Google Hacks Free Open Book

Google Hacks

Previous Section Next Section

Hack 57 Programming the Google Web API with Python

figs/moderate.giffigs/hack57.gif

Programming the Google Web API with Python is simple and clean, as these scripts and interactive examples demonstrate.

Programming to the Google Web API from Python is a piece of cake, thanks to Mark Pilgrim's PyGoogle wrapper module (http://diveintomark.org/projects/pygoogle/). PyGoogle abstracts away much of the underlying SOAP, XML, and request/response layers, leaving you free to spend your time with the data itself.
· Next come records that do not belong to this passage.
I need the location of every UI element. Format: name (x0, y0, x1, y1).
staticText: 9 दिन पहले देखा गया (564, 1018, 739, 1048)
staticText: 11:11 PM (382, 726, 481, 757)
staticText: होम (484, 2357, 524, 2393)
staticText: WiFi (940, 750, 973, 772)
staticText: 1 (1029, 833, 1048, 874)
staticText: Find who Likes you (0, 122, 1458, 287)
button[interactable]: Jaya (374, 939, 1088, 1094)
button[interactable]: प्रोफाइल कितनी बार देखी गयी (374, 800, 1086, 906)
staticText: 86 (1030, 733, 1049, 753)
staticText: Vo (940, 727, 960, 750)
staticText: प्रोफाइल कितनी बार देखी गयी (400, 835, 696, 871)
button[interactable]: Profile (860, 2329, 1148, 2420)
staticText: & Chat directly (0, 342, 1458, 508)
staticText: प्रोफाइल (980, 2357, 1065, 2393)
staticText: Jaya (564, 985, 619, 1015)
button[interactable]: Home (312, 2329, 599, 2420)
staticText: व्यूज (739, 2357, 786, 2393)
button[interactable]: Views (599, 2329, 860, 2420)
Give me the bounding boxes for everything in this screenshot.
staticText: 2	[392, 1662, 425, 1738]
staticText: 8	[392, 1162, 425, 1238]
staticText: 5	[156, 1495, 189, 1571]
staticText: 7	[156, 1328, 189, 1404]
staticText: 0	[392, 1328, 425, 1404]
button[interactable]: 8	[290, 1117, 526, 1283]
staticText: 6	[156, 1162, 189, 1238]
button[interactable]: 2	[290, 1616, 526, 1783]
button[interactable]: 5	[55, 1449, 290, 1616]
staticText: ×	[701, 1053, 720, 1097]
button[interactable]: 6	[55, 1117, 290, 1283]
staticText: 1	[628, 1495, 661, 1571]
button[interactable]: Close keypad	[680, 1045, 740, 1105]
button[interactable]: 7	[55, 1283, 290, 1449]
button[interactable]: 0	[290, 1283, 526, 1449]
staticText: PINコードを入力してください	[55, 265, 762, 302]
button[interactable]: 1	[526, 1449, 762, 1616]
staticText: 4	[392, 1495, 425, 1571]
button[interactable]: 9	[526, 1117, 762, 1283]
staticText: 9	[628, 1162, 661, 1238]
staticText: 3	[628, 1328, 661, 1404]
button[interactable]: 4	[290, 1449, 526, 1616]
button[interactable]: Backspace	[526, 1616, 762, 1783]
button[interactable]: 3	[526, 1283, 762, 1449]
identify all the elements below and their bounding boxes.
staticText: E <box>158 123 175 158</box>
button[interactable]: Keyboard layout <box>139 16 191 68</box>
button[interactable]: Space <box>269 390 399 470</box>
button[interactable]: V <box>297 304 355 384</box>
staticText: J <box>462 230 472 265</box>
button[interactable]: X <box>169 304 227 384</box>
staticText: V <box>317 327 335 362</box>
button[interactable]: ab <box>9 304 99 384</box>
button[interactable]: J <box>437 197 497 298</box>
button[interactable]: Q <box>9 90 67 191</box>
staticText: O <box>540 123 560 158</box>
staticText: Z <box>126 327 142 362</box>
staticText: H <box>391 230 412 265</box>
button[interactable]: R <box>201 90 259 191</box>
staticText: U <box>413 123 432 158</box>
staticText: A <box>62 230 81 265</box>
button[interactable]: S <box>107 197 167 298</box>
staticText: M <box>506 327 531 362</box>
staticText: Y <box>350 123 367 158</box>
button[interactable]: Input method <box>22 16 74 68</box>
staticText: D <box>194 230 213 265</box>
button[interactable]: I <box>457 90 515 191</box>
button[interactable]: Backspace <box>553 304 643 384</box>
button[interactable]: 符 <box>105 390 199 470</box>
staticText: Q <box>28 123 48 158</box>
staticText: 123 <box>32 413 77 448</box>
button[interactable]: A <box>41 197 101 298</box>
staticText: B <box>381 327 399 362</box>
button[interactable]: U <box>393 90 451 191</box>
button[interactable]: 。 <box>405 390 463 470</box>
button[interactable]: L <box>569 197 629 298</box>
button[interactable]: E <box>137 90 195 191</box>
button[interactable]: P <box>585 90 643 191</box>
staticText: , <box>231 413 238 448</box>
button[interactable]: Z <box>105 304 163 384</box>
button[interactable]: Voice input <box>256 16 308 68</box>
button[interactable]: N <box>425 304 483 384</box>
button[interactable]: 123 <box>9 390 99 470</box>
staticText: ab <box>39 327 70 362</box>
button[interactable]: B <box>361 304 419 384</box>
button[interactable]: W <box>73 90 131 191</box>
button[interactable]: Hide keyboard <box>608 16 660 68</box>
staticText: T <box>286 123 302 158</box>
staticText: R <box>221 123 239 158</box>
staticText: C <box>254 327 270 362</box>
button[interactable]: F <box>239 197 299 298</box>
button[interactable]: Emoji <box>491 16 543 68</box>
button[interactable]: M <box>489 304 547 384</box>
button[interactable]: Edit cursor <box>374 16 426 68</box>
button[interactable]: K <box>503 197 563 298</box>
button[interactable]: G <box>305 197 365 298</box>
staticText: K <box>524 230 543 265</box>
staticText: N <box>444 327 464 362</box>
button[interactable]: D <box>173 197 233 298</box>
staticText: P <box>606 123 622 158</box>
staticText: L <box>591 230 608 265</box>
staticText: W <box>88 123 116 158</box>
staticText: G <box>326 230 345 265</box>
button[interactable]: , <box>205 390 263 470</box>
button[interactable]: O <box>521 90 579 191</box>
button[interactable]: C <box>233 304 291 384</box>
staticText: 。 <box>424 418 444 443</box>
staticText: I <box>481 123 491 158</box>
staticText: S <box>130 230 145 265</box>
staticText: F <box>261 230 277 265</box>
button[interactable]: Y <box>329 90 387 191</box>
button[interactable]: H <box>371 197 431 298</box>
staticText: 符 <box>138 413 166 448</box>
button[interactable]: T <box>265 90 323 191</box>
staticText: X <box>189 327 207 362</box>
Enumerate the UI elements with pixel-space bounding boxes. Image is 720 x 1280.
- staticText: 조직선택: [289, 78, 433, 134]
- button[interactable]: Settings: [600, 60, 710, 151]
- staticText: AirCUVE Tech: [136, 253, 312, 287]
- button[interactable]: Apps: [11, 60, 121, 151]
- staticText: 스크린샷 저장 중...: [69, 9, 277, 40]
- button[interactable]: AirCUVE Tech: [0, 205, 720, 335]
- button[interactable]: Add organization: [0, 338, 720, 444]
57.1 PyGoogle Installation

Download a copy of PyGoogle and follow the installation instructions (http://diveintomark.org/projects/pygoogle/readme.txt). Assuming all goes to plan, this should be nothing more complex than:

% python setup.py install

Alternately, if you want to give this a whirl without installing PyGoogle or don't have permissions to install it globally on your system, simply put the included SOAP.py and google.py files into the same directory as the googly.py script itself.

57.2 The Code

#!/usr/bin/python
# googly.py
# A typical Google Web API Python script using Mark Pilgrim's
# PyGoogle Google Web API wrapper 
# [http://diveintomark.org/projects/pygoogle/]
# Usage: python googly.py <query>

import sys, string, codecs

# Use the PyGoogle module
import google

# Grab the query from the command-line
if sys.argv[1:]:
  query = sys.argv[1]
else:
  sys.exit('Usage: python googly.py <query>')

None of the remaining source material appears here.